PROBLEM STATEMENT: Would you return each entry exactly as written, omitting any pictures?

++++

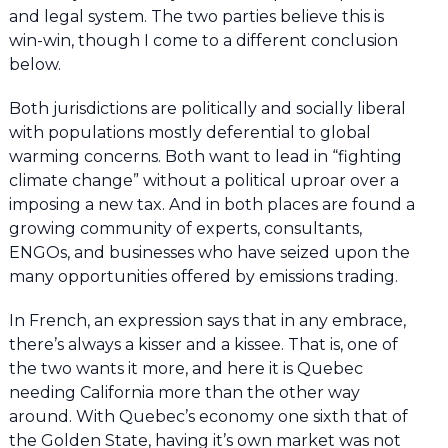
and legal system. The two parties believe this is
win-win, though I come to a different conclusion
below.
Both jurisdictions are politically and socially liberal
with populations mostly deferential to global
warming concerns. Both want to lead in “fighting
climate change” without a political uproar over a
imposing a new tax. And in both places are found a
growing community of experts, consultants,
ENGOs, and businesses who have seized upon the
many opportunities offered by emissions trading.
In French, an expression says that in any embrace,
there’s always a kisser and a kissee. That is, one of
the two wants it more, and here it is Quebec
needing California more than the other way
around. With Quebec’s economy one sixth that of
the Golden State, having it’s own market was not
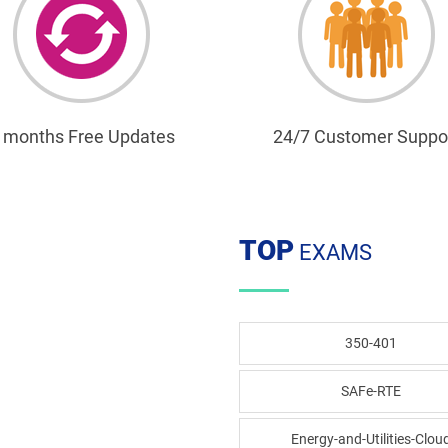
 months Free Updates
24/7 Customer Suppo
TOP
EXAMS
350-401
SAFe-RTE
Energy-and-Utilities-Clou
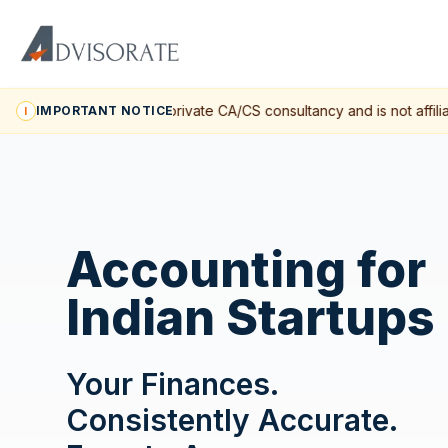
Advisorate is a private CA/CS consultancy and is not affilia
IMPORTANT NOTICE
I
Accounting for
Indian Startups
Your Finances.
Consistently Accurate.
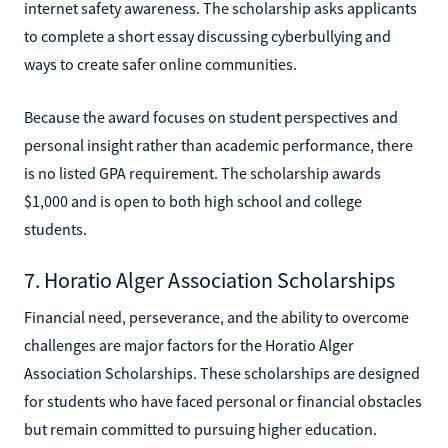
internet safety awareness. The scholarship asks applicants
to complete a short essay discussing cyberbullying and
ways to create safer online communities.
Because the award focuses on student perspectives and
personal insight rather than academic performance, there
is no listed GPA requirement. The scholarship awards
$1,000 and is open to both high school and college
students.
7. Horatio Alger Association Scholarships
Financial need, perseverance, and the ability to overcome
challenges are major factors for the Horatio Alger
Association Scholarships. These scholarships are designed
for students who have faced personal or financial obstacles
but remain committed to pursuing higher education.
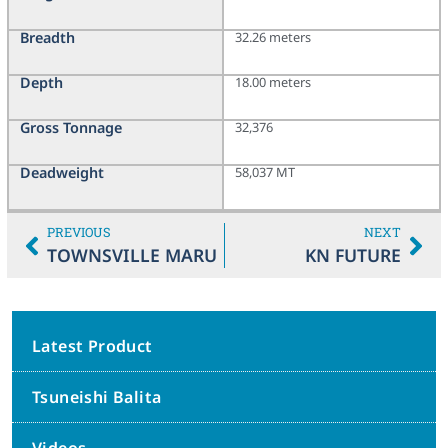
Breadth
32.26 meters
Depth
18.00 meters
Gross Tonnage
32,376
Deadweight
58,037 MT
PREVIOUS
NEXT
TOWNSVILLE MARU
KN FUTURE
Latest Product
Tsuneishi Balita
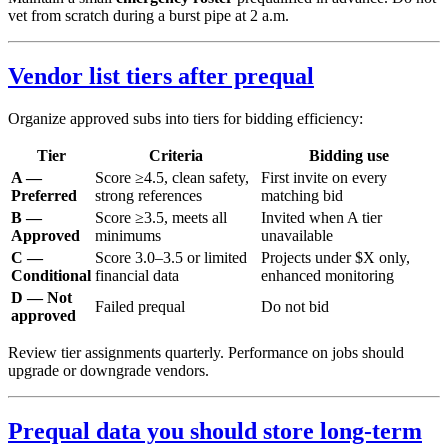
vet from scratch during a burst pipe at 2 a.m.
Vendor list tiers after prequal
Organize approved subs into tiers for bidding efficiency:
Tier
Criteria
Bidding use
A —
Score ≥4.5, clean safety,
First invite on every
Preferred
strong references
matching bid
B —
Score ≥3.5, meets all
Invited when A tier
Approved
minimums
unavailable
C —
Score 3.0–3.5 or limited
Projects under $X only,
Conditional
financial data
enhanced monitoring
D — Not
Failed prequal
Do not bid
approved
Review tier assignments quarterly. Performance on jobs should
upgrade or downgrade vendors.
Prequal data you should store long-term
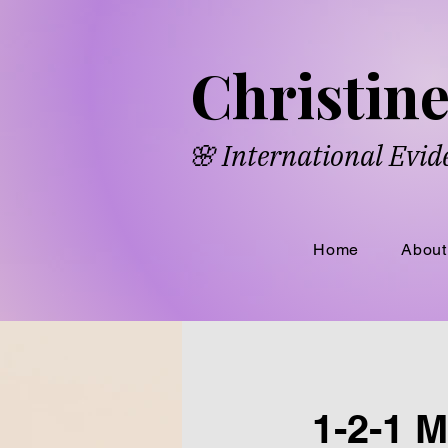
​​Chri​
s​ti
🌸 International Evi
Home
About
1-2-1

++++

RESULT FOR THIS TASK:
and legal system. The two parties believe this is
win-win, though I come to a different conclusion
below.
Both jurisdictions are politically and socially liberal
with populations mostly deferential to global
warming concerns. Both want to lead in “fighting
climate change” without a political uproar over a
imposing a new tax. And in both places are found a
growing community of experts, consultants,
ENGOs, and businesses who have seized upon the
many opportunities offered by emissions trading.
In French, an expression says that in any embrace,
there’s always a kisser and a kissee. That is, one of
the two wants it more, and here it is Quebec
needing California more than the other way
around. With Quebec’s economy one sixth that of
the Golden State, having it’s own market was not
 months Free Updates
24/7 Customer Suppo
TOP
EXAMS
350-401
SAFe-RTE
Energy-and-Utilities-Clou
Advisorate is a private CA/CS consultancy and is not affilia
IMPORTANT NOTICE
I
Accounting for
Indian Startups
Your Finances.
Consistently Accurate.
internet safety awareness. The scholarship asks applicants
to complete a short essay discussing cyberbullying and
ways to create safer online communities.
Because the award focuses on student perspectives and
personal insight rather than academic performance, there
is no listed GPA requirement. The scholarship awards
$1,000 and is open to both high school and college
students.
7. Horatio Alger Association Scholarships
Financial need, perseverance, and the ability to overcome
challenges are major factors for the Horatio Alger
Association Scholarships. These scholarships are designed
for students who have faced personal or financial obstacles
but remain committed to pursuing higher education.
Breadth
32.26 meters
Depth
18.00 meters
Gross Tonnage
32,376
Deadweight
58,037 MT
PREVIOUS
NEXT
TOWNSVILLE MARU
KN FUTURE
Latest Product
Tsuneishi Balita
vet from scratch during a burst pipe at 2 a.m.
Vendor list tiers after prequal
Organize approved subs into tiers for bidding efficiency:
Tier
Criteria
Bidding use
A —
Score ≥4.5, clean safety,
First invite on every
Preferred
strong references
matching bid
B —
Score ≥3.5, meets all
Invited when A tier
Approved
minimums
unavailable
C —
Score 3.0–3.5 or limited
Projects under $X only,
Conditional
financial data
enhanced monitoring
D — Not
Failed prequal
Do not bid
approved
Review tier assignments quarterly. Performance on jobs should
upgrade or downgrade vendors.
Prequal data you should store long-term
​​Chri​
s​ti
🌸 International Evi
Home
About
1-2-1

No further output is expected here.